*WHAT YOU ARE ASKED TO DO:*
Copy out, unchanged, every line from the start of the records to the line that contains "a cave and absorb", and stop there.

Collected data entries
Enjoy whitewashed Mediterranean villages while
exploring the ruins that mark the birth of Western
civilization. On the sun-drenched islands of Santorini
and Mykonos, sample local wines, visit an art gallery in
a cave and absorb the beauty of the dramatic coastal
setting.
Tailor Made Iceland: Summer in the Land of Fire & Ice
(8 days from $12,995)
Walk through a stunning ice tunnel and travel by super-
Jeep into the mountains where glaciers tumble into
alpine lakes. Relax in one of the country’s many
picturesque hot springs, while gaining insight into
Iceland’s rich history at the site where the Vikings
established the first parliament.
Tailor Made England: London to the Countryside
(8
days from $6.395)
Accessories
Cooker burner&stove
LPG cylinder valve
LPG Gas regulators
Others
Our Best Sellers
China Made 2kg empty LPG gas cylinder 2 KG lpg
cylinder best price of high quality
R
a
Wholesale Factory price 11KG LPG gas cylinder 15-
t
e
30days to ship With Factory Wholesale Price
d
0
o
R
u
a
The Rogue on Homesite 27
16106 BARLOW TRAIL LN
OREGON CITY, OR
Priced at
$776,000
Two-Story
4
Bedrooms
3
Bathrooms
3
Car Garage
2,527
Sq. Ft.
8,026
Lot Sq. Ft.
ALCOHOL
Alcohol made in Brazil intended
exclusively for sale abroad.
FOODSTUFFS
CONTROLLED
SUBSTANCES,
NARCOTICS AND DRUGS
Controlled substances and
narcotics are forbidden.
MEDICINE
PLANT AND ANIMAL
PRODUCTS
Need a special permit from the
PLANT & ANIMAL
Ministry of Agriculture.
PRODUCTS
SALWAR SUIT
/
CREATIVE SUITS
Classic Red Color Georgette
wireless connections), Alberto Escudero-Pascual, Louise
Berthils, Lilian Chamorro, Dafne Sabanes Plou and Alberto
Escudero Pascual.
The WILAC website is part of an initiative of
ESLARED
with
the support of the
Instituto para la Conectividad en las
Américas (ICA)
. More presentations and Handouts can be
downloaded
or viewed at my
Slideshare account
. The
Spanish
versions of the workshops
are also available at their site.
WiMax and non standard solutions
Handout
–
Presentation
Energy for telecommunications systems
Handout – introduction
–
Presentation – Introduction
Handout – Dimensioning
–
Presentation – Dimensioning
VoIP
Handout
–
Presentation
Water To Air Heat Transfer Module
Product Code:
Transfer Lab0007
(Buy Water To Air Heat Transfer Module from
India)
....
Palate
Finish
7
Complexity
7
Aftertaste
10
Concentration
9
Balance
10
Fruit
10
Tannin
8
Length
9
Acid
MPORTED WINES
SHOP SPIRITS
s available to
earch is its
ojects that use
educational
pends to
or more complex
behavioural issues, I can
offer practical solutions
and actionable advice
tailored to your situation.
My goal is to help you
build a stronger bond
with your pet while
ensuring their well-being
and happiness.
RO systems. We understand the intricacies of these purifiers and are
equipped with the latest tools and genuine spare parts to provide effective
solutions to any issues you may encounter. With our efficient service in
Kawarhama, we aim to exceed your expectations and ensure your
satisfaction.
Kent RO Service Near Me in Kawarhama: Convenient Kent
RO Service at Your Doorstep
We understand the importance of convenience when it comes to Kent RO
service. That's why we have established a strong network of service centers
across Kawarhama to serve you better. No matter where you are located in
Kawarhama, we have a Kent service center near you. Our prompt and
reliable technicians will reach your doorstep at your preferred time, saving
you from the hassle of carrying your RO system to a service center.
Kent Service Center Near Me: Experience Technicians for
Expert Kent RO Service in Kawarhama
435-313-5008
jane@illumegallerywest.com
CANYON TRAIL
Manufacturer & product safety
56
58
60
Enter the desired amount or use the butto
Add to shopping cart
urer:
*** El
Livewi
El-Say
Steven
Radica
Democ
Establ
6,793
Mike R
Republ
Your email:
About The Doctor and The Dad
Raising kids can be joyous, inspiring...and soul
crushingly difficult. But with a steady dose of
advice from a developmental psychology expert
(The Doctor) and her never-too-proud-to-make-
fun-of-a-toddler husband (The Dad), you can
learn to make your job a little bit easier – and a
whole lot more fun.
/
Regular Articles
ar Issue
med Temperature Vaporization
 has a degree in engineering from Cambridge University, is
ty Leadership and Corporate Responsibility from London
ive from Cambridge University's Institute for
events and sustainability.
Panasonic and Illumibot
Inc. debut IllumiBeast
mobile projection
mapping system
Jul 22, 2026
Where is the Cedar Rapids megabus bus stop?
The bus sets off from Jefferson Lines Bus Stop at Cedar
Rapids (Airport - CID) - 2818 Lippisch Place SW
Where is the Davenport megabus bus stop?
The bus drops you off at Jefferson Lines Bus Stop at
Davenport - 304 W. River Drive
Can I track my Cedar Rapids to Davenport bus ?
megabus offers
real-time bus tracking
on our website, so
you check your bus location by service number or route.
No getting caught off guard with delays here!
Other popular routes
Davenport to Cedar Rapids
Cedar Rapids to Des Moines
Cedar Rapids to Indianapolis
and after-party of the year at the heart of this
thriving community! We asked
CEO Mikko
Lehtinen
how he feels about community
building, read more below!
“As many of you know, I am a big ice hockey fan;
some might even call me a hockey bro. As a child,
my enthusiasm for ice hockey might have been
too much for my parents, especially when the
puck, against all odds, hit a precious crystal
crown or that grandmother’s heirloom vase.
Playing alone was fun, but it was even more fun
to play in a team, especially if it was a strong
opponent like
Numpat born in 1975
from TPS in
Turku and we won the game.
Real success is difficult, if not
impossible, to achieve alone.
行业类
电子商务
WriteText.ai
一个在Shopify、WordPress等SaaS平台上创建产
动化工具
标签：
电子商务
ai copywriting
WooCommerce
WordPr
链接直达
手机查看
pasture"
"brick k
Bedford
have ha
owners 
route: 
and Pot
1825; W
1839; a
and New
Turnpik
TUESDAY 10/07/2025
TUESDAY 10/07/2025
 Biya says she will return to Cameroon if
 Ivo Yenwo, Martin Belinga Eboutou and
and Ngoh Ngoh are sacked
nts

*RESULT OF THE TASK:*
Enjoy whitewashed Mediterranean villages while
exploring the ruins that mark the birth of Western
civilization. On the sun-drenched islands of Santorini
and Mykonos, sample local wines, visit an art gallery in
a cave and absorb the beauty of the dramatic coastal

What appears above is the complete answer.